Craig Honick | , , , ,| By
If the 20th century will be remembered for being the “media age,” the 21st century, so far, will be remembered as the “social age.” How brands are marketed and understood are different for each age. In the “media age” brands were predominately marketed one to many — as in driven persistently to the consumer, often by large companies with outsize advertising budgets. The one to many framework was true of 20th century marketing whether or not an organization had a large advertising campaign or none at all. The mindset for marketing a brand was “command and control” — keep tight control over the brand image, and export that image via advertising, well orchestrated promotional events, public relations, etc.
Today’s brands are increasingly marketed many to many — by word of mouth and cause-driven interactions. No matter whether you are a fledgling start-up using guerrilla tactics or an established consumer brand, today your brand in large part is no longer dictated simply by the impression you seek to sell to your audience. It develops based on how it is interpreted by the audience who, for one reason or another, has a need to engage and promote your brand, or not.
As branding has changed, so the approach to analyzing brand effect and sustainability must adapt. Below, we diagram the key differences in how brands are analyzed in the media and social ages, respectively.
In the media age, where the dominant form of marketing was one to many, the brand was conceived as an identity or image for the company. Consequently, a focus on brand analysis was geared toward the image the brand may have evoked for the customer. This line of thought implies certain questions a brand analysis and subsequent branding plan would ask about the interaction between brand and customer: Who likes it? What do they think about it or say about it? Where is it popular? When (in which instances) is it popular?
In the social age, the brand is increasingly marketed, and therefore created, many to many. That is, the organization itself is increasingly less in control of how the brand is presented and interpreted. This represents both a threat and an opportunity: a threat, because the organization has less control over its own brand; an opportunity, because the activity with respect to the brand across the customer audience opens a window to understanding of what is useful and powerfully symbolic and meaningful about the brand. This discovery, and the subsequent capitalization on this discovery in the form of more effective branding efforts, requires a form of brand research and analysis that is different from that which may have been effective in the media age. The social age asks different questions about brands — how the brand is being used by the audience, and why they are using the brand in the manner they are. To answer these questions, different methodologies must be used than were previously commonplace in the brand research practice. Today, participant observation techniques such as ethnography and conversation analysis are much more appropriate for understanding how to brand organizations and products than before. These methodologies are unique in their ability to understand how individuals and groups interpret, use, and respond to brands.

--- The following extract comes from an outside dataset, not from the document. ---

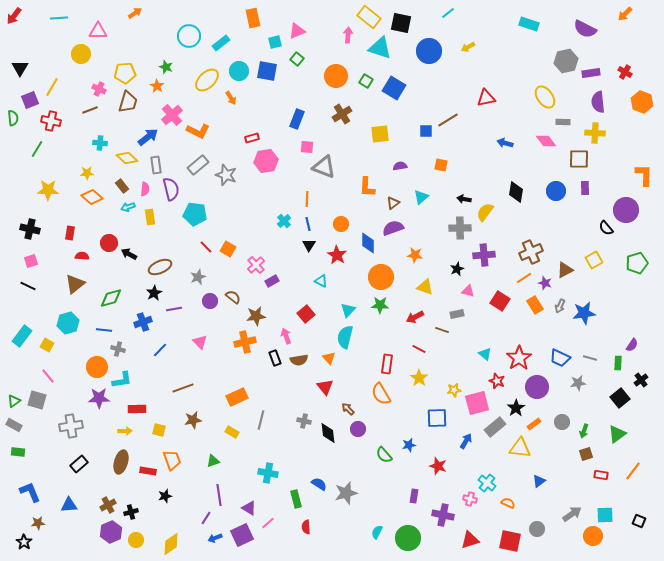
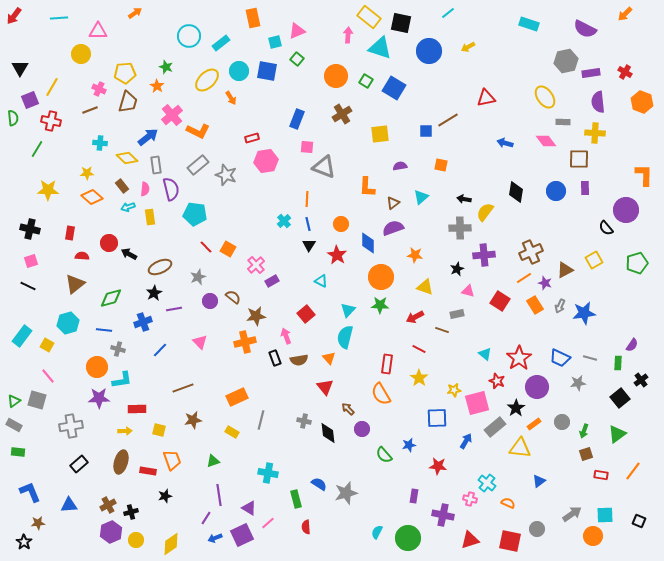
purple circle at (358, 429): moved 4 px right
red star at (438, 466): rotated 12 degrees counterclockwise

So, a 21st century approach to branding requires a shift in perspective on who owns branding. It used to be an activity thought to be owned by the organization; now it is largely thought to be owned by the audience. The organization then must see itself as an audience member, hopefully one that is highly influential and is consistently attempting to influence the audience’s conversation in a way that positions the “brand” optimally. This requires a solid understanding of audience values, norms, and rituals. It requires tribal knowledge to the point that one can be viewed as a tribal leader.